Well I don't know about Top 20, but Raff's music has certainly been overlooked and ignored. Some of the symphonies are wonderful and would be such a welcome relief to the endless replaying of the hallowed classics. I've played in performance of the 5th (Lenore) and heard another local orchestra do the 9th several years ago. I heard the same comments over and over: why haven't we heard this before? Of course, Raff's music is well-known to record collectors, but to the general audience....not so much. There's so much good to great music that's been swept under the rug. Just be thankful you're living at a time when so much of this obscure repertoire has been recorded so we can at least hear it in our living rooms.


----------



## DaveM (Jun 29, 2015)

Very good symphony though I prefer the Lenore. It was well-regarded at its 1879 premiere.


----------



## Art Rock (Nov 28, 2009)

DaveM said:


> Very good symphony though I prefer the Lenore. It was well-regarded at its 1879 premiere.

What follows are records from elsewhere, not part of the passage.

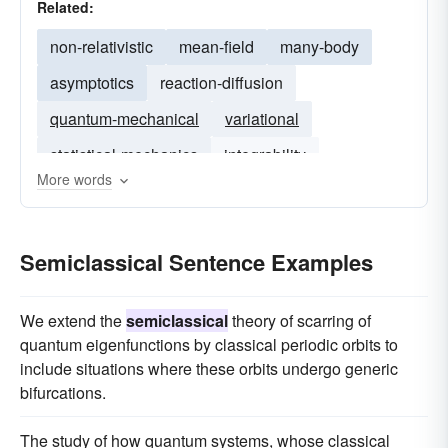
Related:
non-relativistic
mean-field
many-body
asymptotics
reaction-diffusion
quantum-mechanical
variational
statistical-mechanics
integrability
More words
hamiltonian
Semiclassical Sentence Examples
We extend the
semiclassical
theory of scarring of
quantum eigenfunctions by classical periodic orbits to
include situations where these orbits undergo generic
bifurcations.
The study of how quantum systems, whose classical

Seconded. Raff was a good composer and well worth checking out.


----------



## Swosh (Feb 25, 2018)

The 3rd and 4th movements of Lenore don't resonate with me very much, but I feel the entirety of the 9th for sure.


----------



## Roger Knox (Jul 19, 2017)

Of particular interest is the opening movement of Raff's #9, "A Hot Day." I happen to like the whole "Seasons" cycle, Symphonies Nos. 8-11.


----------